When worship was over, I snuck outside to catch her in case she wasn't planning on sitting in that service. She was able to sit with me, and was so cute and sweet about introducing me around to others. Everyone was so nice. It made my heart glad. The message was one I needed to hear. I love how a message can be about one thing, but that one small sentence in the big scheme of it can be the thing that takes hold of your heart and says, "Tabitha, this is for you." My one sentence was regarding my busyness: the pastor asked, "Are you so busy that people are secondary in your life? If your answer is yes, then something needs to change, because people are what really matter. People are our purpose." God whispered that to me and gently prodded my heart to respond. I responded, "Yes, I am too busy. My friendships have been put on the back burner. I've had so many who have asked to hang out, and I've put them aside...added them to the list of others."

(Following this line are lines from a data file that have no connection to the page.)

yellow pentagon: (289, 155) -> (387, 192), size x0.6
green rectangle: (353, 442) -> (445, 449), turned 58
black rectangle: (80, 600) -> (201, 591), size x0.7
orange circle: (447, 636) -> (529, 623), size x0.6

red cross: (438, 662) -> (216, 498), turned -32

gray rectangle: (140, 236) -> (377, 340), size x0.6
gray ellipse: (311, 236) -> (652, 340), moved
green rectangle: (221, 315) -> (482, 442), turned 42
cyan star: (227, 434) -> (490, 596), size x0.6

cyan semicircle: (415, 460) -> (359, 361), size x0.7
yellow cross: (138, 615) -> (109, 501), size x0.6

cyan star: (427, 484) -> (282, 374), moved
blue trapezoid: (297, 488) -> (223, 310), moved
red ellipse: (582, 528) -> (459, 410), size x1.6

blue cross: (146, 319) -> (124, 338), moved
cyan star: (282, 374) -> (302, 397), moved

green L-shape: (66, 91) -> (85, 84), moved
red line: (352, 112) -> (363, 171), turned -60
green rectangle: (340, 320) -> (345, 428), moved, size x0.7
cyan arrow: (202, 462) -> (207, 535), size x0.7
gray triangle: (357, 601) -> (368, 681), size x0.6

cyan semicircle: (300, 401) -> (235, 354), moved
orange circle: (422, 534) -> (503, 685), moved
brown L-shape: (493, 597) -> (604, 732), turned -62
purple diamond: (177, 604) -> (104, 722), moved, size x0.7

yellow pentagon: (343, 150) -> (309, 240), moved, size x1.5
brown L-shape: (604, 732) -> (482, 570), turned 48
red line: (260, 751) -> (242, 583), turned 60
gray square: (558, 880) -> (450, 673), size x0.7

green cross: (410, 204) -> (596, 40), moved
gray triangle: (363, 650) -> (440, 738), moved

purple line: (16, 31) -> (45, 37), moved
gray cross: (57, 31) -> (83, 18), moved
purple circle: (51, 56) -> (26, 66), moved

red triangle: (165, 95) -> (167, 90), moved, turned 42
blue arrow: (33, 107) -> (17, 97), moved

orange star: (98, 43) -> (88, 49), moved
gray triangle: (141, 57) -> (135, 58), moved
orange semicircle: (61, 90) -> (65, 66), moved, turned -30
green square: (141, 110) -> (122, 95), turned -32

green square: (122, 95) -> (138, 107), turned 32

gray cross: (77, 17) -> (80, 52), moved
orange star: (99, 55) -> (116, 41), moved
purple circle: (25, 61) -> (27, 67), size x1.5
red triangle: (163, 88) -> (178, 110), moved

I was wrestling with what to do about it because I am busy. My life is consumed with this career. I stay till 5pm and then bring more things home to work on. This week begins the ASL club I'm co-teaching. The craziness never ends while I'm investing in these children. I went home and texted a close friend of mine whom I haven't seen since her wedding in August. I had nothing happening this weekend other than singing on worship team Sunday, and I realized later that I have a three day weekend also. That's certainly welcome! So we made plans for lunch in Dana Point. I'm so looking forward to it.
Overall, I'm so glad I was able to go to church there on Sunday. Not only did I get to have a nice little catch-up with my friend, but I got to be drawn into her spirit-led worship, be introduced to a new song that I'm now obsessed with and want to learn to play, enjoy some conversations with some very nice people, get a message from God, and walk away feeling refreshed--without the cares I was burdened by after Parent-Teacher Conferences. It was all just what I needed. My Lord steals my breath away by His inner workings and movements of such small details in my life; He knows just what I need--just when I need it.